Stößt die Pflegekraft bei ihrer Jobsuche auf Erfolg und wird zu einem Vorstellungsgespräch eingeladen, so sollte Folgendes beachtet werden:
Urlaub nehmen für ein Vorstellungsgespräch?
Ob die Pflegekraft extra Urlaub bei ihrem derzeitigen Arbeitgeber nehmen muss, um das Vorstellungsgespräch wahrnehmen zu können, hängt davon ab, ob das aktuelle Arbeitsverhältnis bereits gekündigt wurde oder nicht. Handelt es sich um ein noch ungekündigtes Arbeitsverhältnis, so muss die Pflegekraft für ein Vorstellungsgespräch einen ihrer Urlaubstage „opfern“, sollte das Gespräch in die Arbeitszeit der Pflegekraft fallen. Ist das Urlaubskontingent bereits erschöpft, so muss die versäumte Arbeitszeit an anderer Freizeitstelle nachgeholt werden. Anders sieht es aus, wenn die Kündigung bereits erfolgt ist. In diesem Fall bejaht § 629 BGB das Recht des Arbeitnehmers, auf Wunsch ausreichend Freizeit zur Jobsuche gewährt zu bekommen.
Dieser Anspruch gilt unabhängig davon, welche Partei das Arbeitsverhältnis zuvor aufgelöst hat. Will der Arbeitnehmer von seinem Recht Gebrauch machen, muss dies trotzdem vom Arbeitgeber genehmigt werden. Der Arbeitssuchende ist nicht berechtigt, einfach so mit Verweis auf § 629 BGB auf der Arbeit zu fehlen. Für die Genehmigung muss der Arbeitnehmer den Grund sowie die voraussichtliche Dauer seiner Abwesenheit rechtzeitig mitteilen, damit der Arbeitgeber für diese Zeit entsprechenden Ersatz organisieren kann. Der (Firmen-)Name des potenziellen neuen Arbeitgebers muss dabei nicht mitgeteilt werden.

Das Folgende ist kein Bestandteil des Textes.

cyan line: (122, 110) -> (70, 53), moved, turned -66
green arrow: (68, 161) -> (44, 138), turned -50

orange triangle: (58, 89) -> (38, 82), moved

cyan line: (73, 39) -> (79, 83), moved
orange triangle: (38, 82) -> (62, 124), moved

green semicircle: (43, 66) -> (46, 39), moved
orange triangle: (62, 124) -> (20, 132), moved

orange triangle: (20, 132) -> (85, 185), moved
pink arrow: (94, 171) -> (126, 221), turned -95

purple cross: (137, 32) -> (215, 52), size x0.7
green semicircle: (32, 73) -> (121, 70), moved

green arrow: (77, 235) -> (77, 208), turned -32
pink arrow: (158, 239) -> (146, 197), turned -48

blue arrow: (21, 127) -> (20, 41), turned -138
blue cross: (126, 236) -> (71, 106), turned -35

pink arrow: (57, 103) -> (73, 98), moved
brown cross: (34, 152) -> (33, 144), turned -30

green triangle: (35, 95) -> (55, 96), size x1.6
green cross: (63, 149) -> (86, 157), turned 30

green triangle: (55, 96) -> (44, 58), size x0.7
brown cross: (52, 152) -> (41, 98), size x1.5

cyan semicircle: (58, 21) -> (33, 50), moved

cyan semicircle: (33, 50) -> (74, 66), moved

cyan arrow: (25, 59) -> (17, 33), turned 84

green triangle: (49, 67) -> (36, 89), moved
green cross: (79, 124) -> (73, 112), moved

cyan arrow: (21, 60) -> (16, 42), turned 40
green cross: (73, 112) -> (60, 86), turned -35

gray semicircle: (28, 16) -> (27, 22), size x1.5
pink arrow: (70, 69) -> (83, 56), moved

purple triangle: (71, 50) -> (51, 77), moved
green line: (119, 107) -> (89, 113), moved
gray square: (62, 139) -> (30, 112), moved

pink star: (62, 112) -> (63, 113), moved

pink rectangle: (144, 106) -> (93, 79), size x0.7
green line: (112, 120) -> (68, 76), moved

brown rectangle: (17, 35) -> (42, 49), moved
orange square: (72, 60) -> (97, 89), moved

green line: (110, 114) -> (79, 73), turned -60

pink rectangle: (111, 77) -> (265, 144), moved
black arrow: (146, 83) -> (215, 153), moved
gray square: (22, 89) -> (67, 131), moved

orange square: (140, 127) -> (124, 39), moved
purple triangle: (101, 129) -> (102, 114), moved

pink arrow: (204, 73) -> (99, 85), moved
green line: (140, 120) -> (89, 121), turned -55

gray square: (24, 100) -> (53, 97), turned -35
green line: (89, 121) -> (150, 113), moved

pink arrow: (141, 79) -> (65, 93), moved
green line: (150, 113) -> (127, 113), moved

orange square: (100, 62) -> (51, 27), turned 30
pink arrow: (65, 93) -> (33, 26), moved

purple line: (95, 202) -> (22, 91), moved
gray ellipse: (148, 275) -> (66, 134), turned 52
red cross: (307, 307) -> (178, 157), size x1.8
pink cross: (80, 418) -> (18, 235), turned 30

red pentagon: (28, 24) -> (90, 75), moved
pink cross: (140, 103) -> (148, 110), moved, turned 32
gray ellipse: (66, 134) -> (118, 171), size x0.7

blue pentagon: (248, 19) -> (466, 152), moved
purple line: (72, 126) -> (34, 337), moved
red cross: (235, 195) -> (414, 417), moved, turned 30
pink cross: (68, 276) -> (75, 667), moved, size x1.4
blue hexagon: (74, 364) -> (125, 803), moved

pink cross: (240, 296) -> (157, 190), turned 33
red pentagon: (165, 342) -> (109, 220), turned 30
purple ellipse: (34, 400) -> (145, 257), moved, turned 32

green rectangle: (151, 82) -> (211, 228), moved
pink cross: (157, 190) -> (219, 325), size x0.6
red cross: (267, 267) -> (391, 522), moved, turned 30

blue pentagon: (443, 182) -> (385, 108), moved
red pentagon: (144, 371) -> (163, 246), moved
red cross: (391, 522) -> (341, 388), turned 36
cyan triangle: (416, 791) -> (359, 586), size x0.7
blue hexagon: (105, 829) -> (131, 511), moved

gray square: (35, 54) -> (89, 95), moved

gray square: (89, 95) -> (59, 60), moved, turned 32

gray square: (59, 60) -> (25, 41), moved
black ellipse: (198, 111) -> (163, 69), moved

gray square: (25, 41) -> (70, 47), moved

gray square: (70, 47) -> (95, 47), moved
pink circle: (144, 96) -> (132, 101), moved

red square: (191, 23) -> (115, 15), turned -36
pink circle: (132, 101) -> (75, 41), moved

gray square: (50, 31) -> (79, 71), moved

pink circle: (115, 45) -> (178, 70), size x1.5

Praxistipp: § 629 BGB greift nicht nur das Recht auf Freizeit für ein Vorstellungsgespräch auf, sondern gilt auch für Eignungstests und den Besuch einer gewerblichen Arbeitsvermittlung sowie der Agentur für Arbeit, um die gesetzliche Meldepflicht einzuhalten (§ 38 SGB III).
Bezahlte Freistellung zur Jobsuche?
Ob während der Zeit des Vorstellungsgesprächs Anspruch auf Entgeltfortzahlung besteht, ist zunächst davon abhängig, wie lange die Pflegekraft aufgrund des Termins nicht zur Verfügung steht. Betrachtet man den Sachverhalt aus juristischem Blickwinkel so handelt es sich bei einem Vorstellungsgespräch um eine vorrübergehende Arbeitsverhinderung ohne Verschulden des Arbeitnehmers. Für nicht tarifgebundene Arbeitnehmer gilt dabei die Regelung aus § 616 BGB:
„Der zur Dienstleistung Verpflichtete wird des Anspruchs auf die Vergütung nicht dadurch verlustig, dass er für eine verhältnismäßig nicht erhebliche Zeit durch einen in seiner Person liegenden Grund ohne sein Verschulden an der Dienstleistung verhindert wird.“
Beträgt die Abwesenheit der Pflegekraft lediglich bis zu zwei Stunden, so ist dies problemlos als „verhältnismäßig nicht erhebliche Zeit“ zu werten. Strebt die Beschäftigte jedoch nach einem räumlichen Wandel und unternimmt sie daher eine ein- bis zweitägige Reise für das Gespräch, so ist der Arbeitgeber nicht zur Entgeltfortzahlung verpflichtet (Siehe dazu auch: BAG vom 20. Juli 1977 – 5 AZR 325/76).
Achtung: Da § 616 BGB nicht zu den zwingenden Privilegien des Arbeitnehmerschutzes zählt, kann das Recht auf Entgeltfortzahlung durch etwaige Vereinbarungen im Arbeitsvertrag, Tarifvertrag oder in der Betriebsvereinbarung aufgehoben oder eingegrenzt werden. Im Geltungsbereich des TVöD besteht zudem überhaupt kein Anspruch auf Entgeltfortzahlung, da ein Vorstellungsgespräch nicht zu den Fällen zählt, für die § 29 TVöD eine bezahlte Freistellung von der Arbeit vorsieht.